Место этой грани, однако, не обозначено. Мы не только по-разному в разное время представляем себе вероятное и невероятное — самая мера того и другого непрерывно меняется. От эпохи к эпохе она иная. Ее всякий раз приходится искать заново, и поиски эти бесконечны. И хотя сама по себе грань между верой и неверием обязательна для фантастики, грань эта все время сдвигается — иногда в сторону веры, иногда в сторону неверия.
Этим в основном определяется художественная природа той или иной фантастической вещи.
Фантастика всегда переходит предел привычного, но переход этот бывает порой более, порой менее резок.
Иногда фантасту достаточно, чтобы рядом были обычное и необычное.

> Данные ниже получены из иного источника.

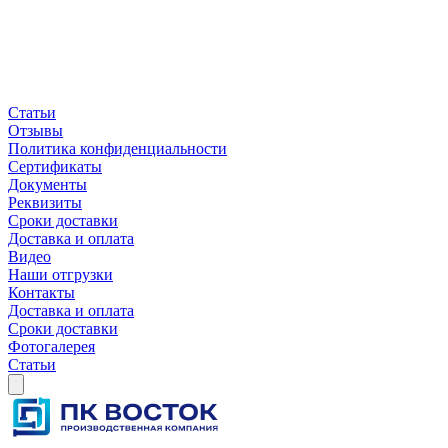
Статьи
Отзывы
Политика конфиденциальности
Сертификаты
Документы
Реквизиты
Сроки доставки
Доставка и оплата
Видео
Наши отгрузки
Контакты
Доставка и оплата
Сроки доставки
Фотогалерея
Статьи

Птица — но необычной породы. Привычный шар — и необычная конструкция.
Иногда же, когда эпоха заставляет эту грань сдвинуться в сторону неверия, фантаст ищет уже не меру обычного и необычного, а необычного и невероятного. В этом случае фантастика по-прежнему требует нашей веры. И мы верим в рассказанное, но как верят в чудо. И еще верим потому, что нам хорошо рассказали. Мы верим художнику — не очевидцу. Этот художник, поскольку он желает оставаться фантастом, не упустит случая воспользоваться не только нашей верой, но и нашим сомнением. Может быть, ему даже больше нужно наше сомнение, чем вера.
Между фантастикой и мифом нет Китайской стены. Миф был исходным материалом фантастики, поэтому многие их приемы одни и те же. Они не раз вызывают в душе человека одни и те же движения. Но из мифа лишь тогда вырастает фантастика, когда, хотя бы в зачаточной форме, открывается мифичность описанного. Когда есть почва для сомнения. Когда рядом с трагическим Веллерофонтом может появиться насмешник Тригей [16].